O custo médio dos projetos de energia eólica offshore está, na verdade, em queda na comparação com anos anteriores e isso ajuda a atrair cada vez mais empresas, principalmente grandes petroleiras como Petrobras (PETR3, PETR4), a norueguesa Equinor e a anglo-holandesa Shell (SHEL).

Segundo estudo da A&M (ex-Alvarez & Marsal) em parceria com a Associação Brasileira de Energia Eólica (ABEEólica), obtido com exclusividade pela Bloomberg Línea, a média de custos de instalação de projetos eólicos offshore no mundo caiu 40% entre 2010 e 2020, de US$ 4.876 por kilowatt (kW) para US$ 2.858/kW.

Turbinas e torres representam de 33% a 44% dos custos totais desses projetos, enquanto instalação e montagem correspondem de 8% a 19% dos desembolsos, mostra o levantamento.

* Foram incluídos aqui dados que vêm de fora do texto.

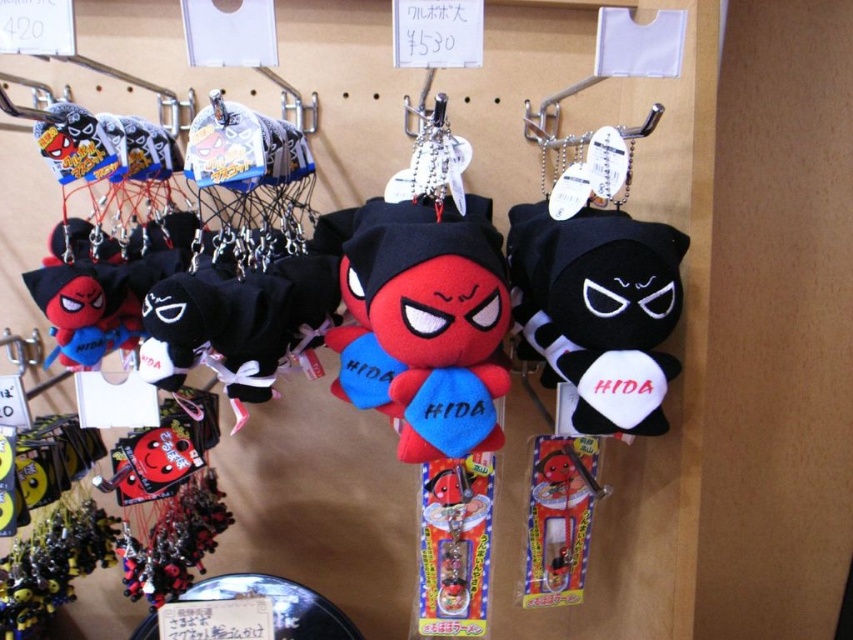 You are a customer looking at the display of plush keychains. Where exactly is the matte plush toy at center located on the pegboard wall?

The matte plush toy at center is located at point coordinates of (422, 323) on the pegboard wall. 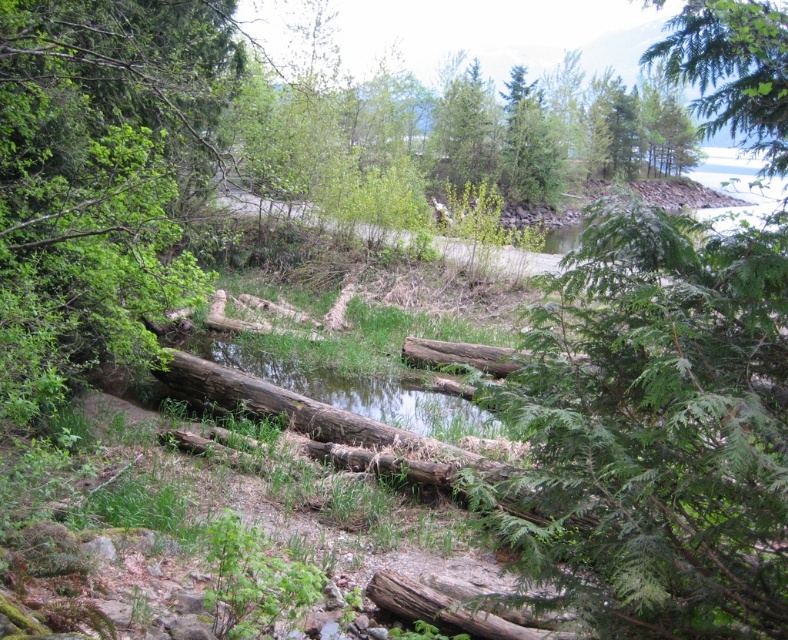 You are a hiker trying to cross the forest area. You see a brown rough log at left and a green leafy tree at upper right. Which object is closer to the ground?

The brown rough log at left is closer to the ground because it is positioned below the green leafy tree at upper right.

You are a hiker who wants to take a shortcut through the forest. You see the brown rough log at left and the green leafy tree at upper right. Which object is closer to you as you stand at the starting point?

The brown rough log at left is closer to you because it is further to the viewer than the green leafy tree at upper right, meaning it appears nearer in the scene.

You are standing in the forest scene and want to place a small flag at the point closer to you between the two points marked as point (6, 406) and point (786, 77). Which point should you choose?

You should choose point (6, 406) because it is closer to you than point (786, 77). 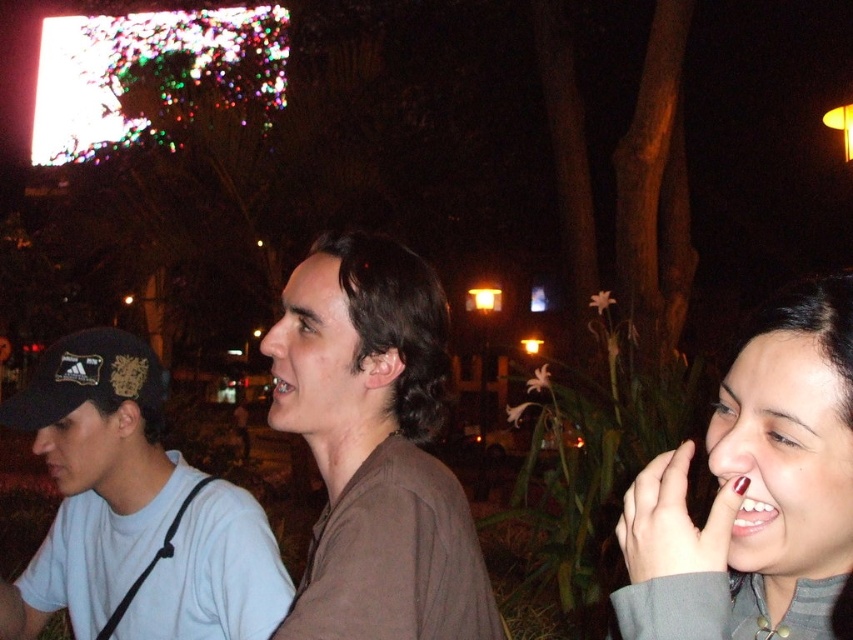 You are planning to take a photo of the two people wearing the matte gray sweater at right and the white matte shirt at left. Which one should you zoom in on if you want to capture the thinner clothing item?

The matte gray sweater at right is thinner than the white matte shirt at left, so you should zoom in on the matte gray sweater at right to capture the thinner clothing item.

You are standing at the point with coordinates point [32,419] and want to walk towards the point with coordinates point [335,488]. Will you be moving forward or backward relative to your current position?

Point [335,488] is in front of point [32,419], so moving towards it would mean moving forward relative to your current position.

You are standing at the origin point of the coordinate system in the image. You want to locate the brown matte shirt at center. What are its coordinates?

The coordinates of the brown matte shirt at center are at point (x=375, y=449). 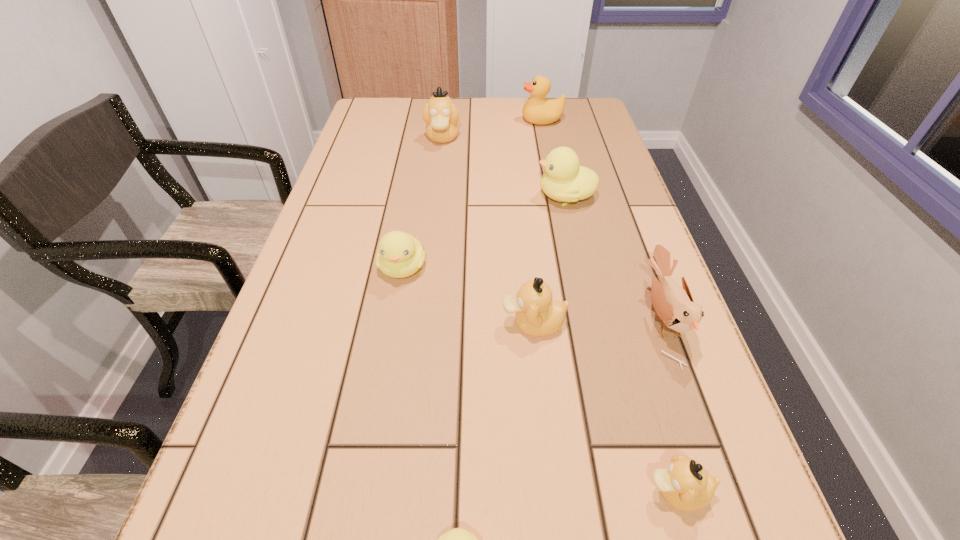 You are a GUI agent. You are given a task and a screenshot of the screen. Output one action in this format:
    pyautogui.click(x=<x>, y=<y>)
    Task: Click on the tan duckling that is the closest to the smallest yellow duckling
    The width and height of the screenshot is (960, 540).
    Given the screenshot: What is the action you would take?
    pyautogui.click(x=685, y=485)

You are a GUI agent. You are given a task and a screenshot of the screen. Output one action in this format:
    pyautogui.click(x=<x>, y=<y>)
    Task: Click on the tan duckling that is the closest to the bird
    
    Given the screenshot: What is the action you would take?
    pyautogui.click(x=537, y=314)

Find the location of a particular element. This screenshot has height=540, width=960. yellow duckling that is the second closest one to the second farthest yellow duckling is located at coordinates (458, 539).

This screenshot has width=960, height=540. Find the location of `yellow duckling that is the closest to the second farthest duckling`. yellow duckling that is the closest to the second farthest duckling is located at coordinates pos(399,255).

O histórico de capex (investimento) das usinas eólicas offshore mostrou queda significativa de preços de implantação dos projetos em diferentes países nos anos que antecederam a pandemia de covid-19, em meio ao grande avanço tecnológico. Projeções apontam ainda para uma queda contínua de custos em cenários tanto otimista como moderado e conservador.

Atualmente, há pouco mais de 60 gigawatts (GW) de capacidade de energia eólica implementada globalmente. Estima-se que 260 GW podem ser gerados até 2030 na modalidade, com investimentos previstos da ordem de US$ 1 trilhão, segundo a Confederação Nacional da Indústria (CNI).

A modalidade começou a ganhar escala de fato em meados de 2006, apontou a A&M. Com a implantação de projetos mais próximos à costa na China, os custos caíram de forma mais acentuada – já que a distância média acima de 40 quilômetros, como acontece majoritariamente na Europa, afeta sobremaneira os custos.

Os números globais não repercutiram até no Brasil, segundo a CNI, ainda que o aproveitamento do potencial energético offshore seja de cerca de 700 GW no país. Não há no país usinas eólicas offshore operando.

Uma das razões é o rito para aprovação de novas instalações. Hoje, há aproximadamente 189 GW em projetos de eólica offshore no Brasil à espera de licenciamento. São 78 pedidos protocolados no Instituto Brasileiro do Meio Ambiente e dos Recursos Naturais Renováveis (Ibama), apontou a CNI.

A soma dessa potência corresponde praticamente à capacidade total de energia já instalada no país e conectada ao Sistema Interligado Nacional, hoje de 194 GW, acrescentou a entidade.

“Fundamentalmente são majors de petróleo e algumas empresas de energia que tocam esses projetos, mas ainda é difícil saber o que para em pé de fato”, disse o sócio-diretor da A&M Infra, Filipe Bonaldo, à Bloomberg Línea.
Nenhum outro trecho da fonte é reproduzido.